Subbing up a Storm

*Apologies for the lack of visuals. I figured it was probably better not to post photos of students on the internet*

Substitute teaching is a strange and wonderful thing. If my career goal was to be a teacher, I’m not sure that I would find it very satisfying, but considering that I have no such ambitions, it is the bomb.com. I get to hang out with kids all day without the pressure of meeting curriculum standards, worrying about “best practices” and pedagogy, or dealing with major discipline issues. It’s kinda like being a grandparent – hang out with your grandchildren, then pass them back to their parents when they need their diapers changed. I thought I’d share a few anecdotes from my first two weeks on the job.

I usually take attendance somewhat informally – I either ask the kids if anyone is missing, or pass around a piece of paper and get them to sign their names. This is helpful for two reasons. The first is that many teachers don’t have an attendance list on their desk. The second is that I don’t think I could call out all the names without cracking up. Almost all the kids in the school are either Thai or Chinese (or both), and they have long and/or tonal names. Instead of using these at school, they choose English nicknames. To say that there are some real gems would be an understatement. If I were ever to do a proper roll call, it would go something like this (to protect privacy, I didn’t use the actual names, but trust me, these are the equivalent): “Earth, Wind, Fire, Soymilk, T-Rex, Consistency, Fluid, Lamborghini, Z, Ping-Ping, Pong-Pong, Dorcas, Better, Potato.” Truly, rare jewels.

Spirit Week enveloped the school last week – as the name suggests, it’s a time to pump up school spirit. I never encountered this custom in Canada, but apparently it is common in the US. However, I think the Thai version of Spirit Week was just as foreign to the American teachers as it was to me. I arrived a bit early for subbing on Monday morning, and was greeted by a spectacle I won’t soon forget. All the high school students were in the field, arranged into 5 or 6 different, bizarre montages. The theme was Disney, and every group was acting out a different movie. This involved choreographed dancing, papier mache props, exploding confetti, face paint, costumes, and singing. A group of teachers including T-bone were walking around the field judging the whole event. It took my high school Phys. Ed. class almost 30 minutes to change out of their costumes and makeup. Events like this are considered cool and/or normal. And took place EVERY SINGLE DAY. The week culminated with a swim competition on Friday afternoon. Each grade was represented by 6 students and 2 teachers, and I somehow got roped into competing. Every competitor had to swim a length of the pool wearing a full uniform, and then pass the uniform off to their teammate. My team of freshmen made the rookie mistake of using a non-regulation pair of pants with no elastic waistband, and spent the entire competition trying to stop the pants from floating away. We didn’t win.
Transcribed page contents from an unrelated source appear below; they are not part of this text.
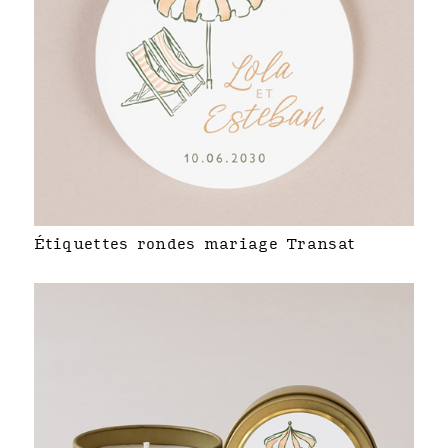
Étiquettes rondes mariage Transat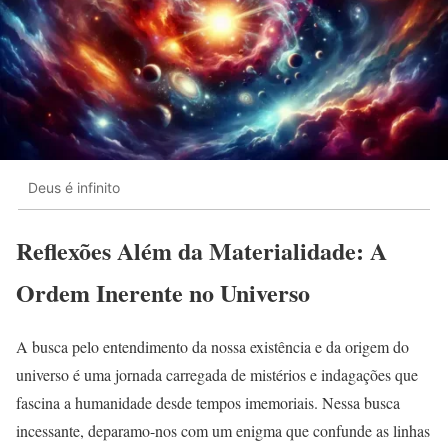
Deus é infinito
Reflexões Além da Materialidade: A
Ordem Inerente no Universo
A busca pelo entendimento da nossa existência e da origem do
universo é uma jornada carregada de mistérios e indagações que
fascina a humanidade desde tempos imemoriais. Nessa busca
incessante, deparamo-nos com um enigma que confunde as linhas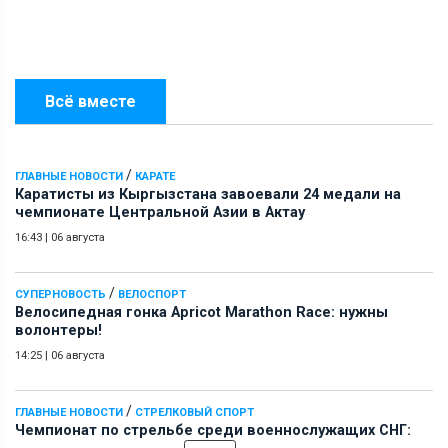
Всё вместе
/
ГЛАВНЫЕ НОВОСТИ
КАРАТЕ
Каратисты из Кыргызстана завоевали 24 медали на
чемпионате Центральной Азии в Актау
16:43
|
06 августа
/
СУПЕРНОВОСТЬ
ВЕЛОСПОРТ
Велосипедная гонка Apricot Marathon Race: нужны
волонтеры!
14:25
|
06 августа
/
ГЛАВНЫЕ НОВОСТИ
СТРЕЛКОВЫЙ СПОРТ
Чемпионат по стрельбе среди военнослужащих СНГ: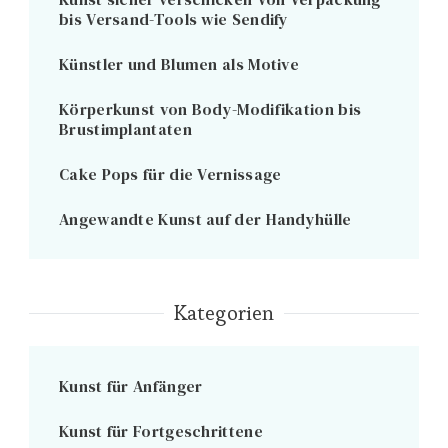
bis Versand-Tools wie Sendify
Künstler und Blumen als Motive
Körperkunst von Body-Modifikation bis
Brustimplantaten
Cake Pops für die Vernissage
Angewandte Kunst auf der Handyhülle
Kategorien
Kunst für Anfänger
Kunst für Fortgeschrittene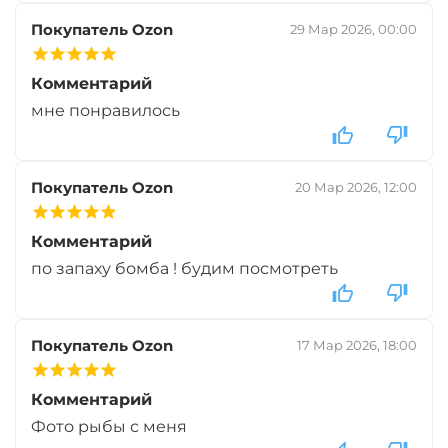
Покупатель Ozon
29 Мар 2026, 00:00
Комментарий
мне понравилось
Покупатель Ozon
20 Мар 2026, 12:00
Комментарий
по запаху бомба ! будим посмотреть
Покупатель Ozon
17 Мар 2026, 18:00
Комментарий
Фото рыбы с меня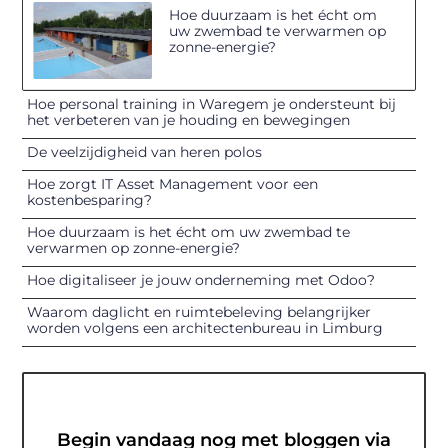
Hoe duurzaam is het écht om
uw zwembad te verwarmen op
zonne-energie?
Hoe personal training in Waregem je ondersteunt bij
het verbeteren van je houding en bewegingen
De veelzijdigheid van heren polos
Hoe zorgt IT Asset Management voor een
kostenbesparing?
Hoe duurzaam is het écht om uw zwembad te
verwarmen op zonne-energie?
Hoe digitaliseer je jouw onderneming met Odoo?
Waarom daglicht en ruimtebeleving belangrijker
worden volgens een architectenbureau in Limburg
Begin vandaag nog met bloggen via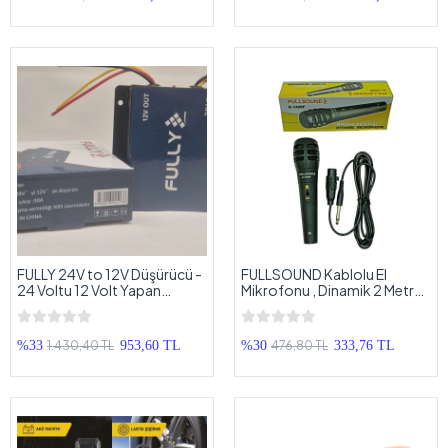
FULLY 24V to 12V Düşürücü -
FULLSOUND Kablolu El
24 Voltu 12 Volt Yapan
Mikrofonu , Dinamik 2 Metre
Çevirici - Otobüs Kamyon Tır
Kablolu Profesyonel El
Uyumlu 12V Dönüştürücü
Mikrofonu
1.430,40 TL
476,80 TL
%33
953,60 TL
%30
333,76 TL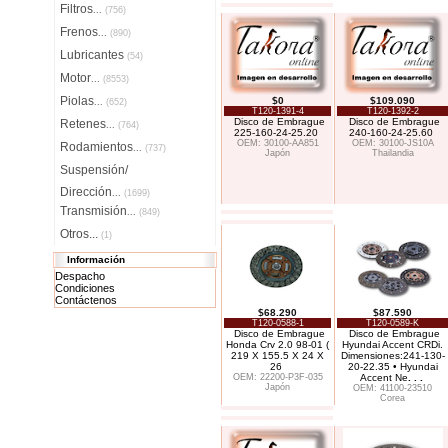
Filtros
...
(756)
Frenos
...
(890)
Lubricantes
(54)
Motor
...
(8553)
Piolas
$0
$109.090
...
(652)
T120-1391-4
T120-1392-2
Disco de Embrague
Disco de Embrague
Retenes
...
(764)
225-160-24-25.20
240-160-24-25.60
OEM: 30100-AA851
OEM: 30100-JS10A
Rodamientos
...
(737)
Japón
Thailandia
Suspensión/
Dirección
...
(1699)
Transmisión
...
(849)
Otros...
(1)
Información
Despacho
Condiciones
Contáctenos
$68.290
$87.590
T120-0588-1
T120-0589-K
Disco de Embrague
Disco de Embrague
Honda Crv 2.0 98-01 (
Hyundai Accent CRDi.
219 X 155.5 X 24 X
Dimensiones:241-130-
26
20-22.35 • Hyundai
OEM: 22200-P3F-035
Accent Ne
. . .
Japón
OEM: 41100-23510
Corea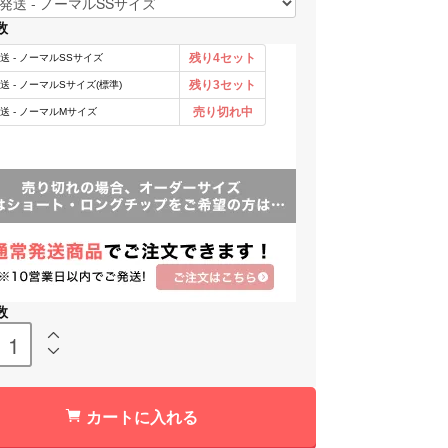
数
数
カートに入れる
I haven’t had to mete out much discipline so far, but it is funny to see the different issues that each grade confronts me with. The biggest problem so far in the high school is their obsession with electronics. No, small children, you cannot use youtube instead of your textbook to answer your assignment questions. The middle school students are a funny mix of energy and hormones. It’s mainly the boys that struggle with both. I had to take a grade 7 class to get their school photos taken, and the reaction from each gender was classic. The girls were horrified when they found out it was photo day, and frantically tried to fix their hair. They then lined up quietly, and posed for overly-precious group shots with their best friends and teddy bears. The boys had a hard time sitting still, and alternated between running to the washroom, popping in and out of the photographers room, teasing their “girlfriends” and generally making a nuisance of themselves. I’m glad I was never a 12-year-old boy. The lower school, though, has some of the funniest discipline opportunities.  My grade 2 class yesterday was deeply distressed: “Ms. Ruth! Ms. Ruth! Giovanni spoke in THAI!” “What did he say?” “He said PEE-PEE!!! He has to move his clip DOWN on the behaviour chart!!” A crisis of epic proportions. Cue attempt to look stern.

It’s a living.

12 thoughts on “Subbing up a Storm

  1. Names are spot-on. Many oh man, subbing sounds like a sweet gig. Maybe I need to switch over…? But my question is – do you get paid full time/do you work full time, or is it like a 5 hours a week thing..?? I didn’t even know they hired farang as subs! Jealous.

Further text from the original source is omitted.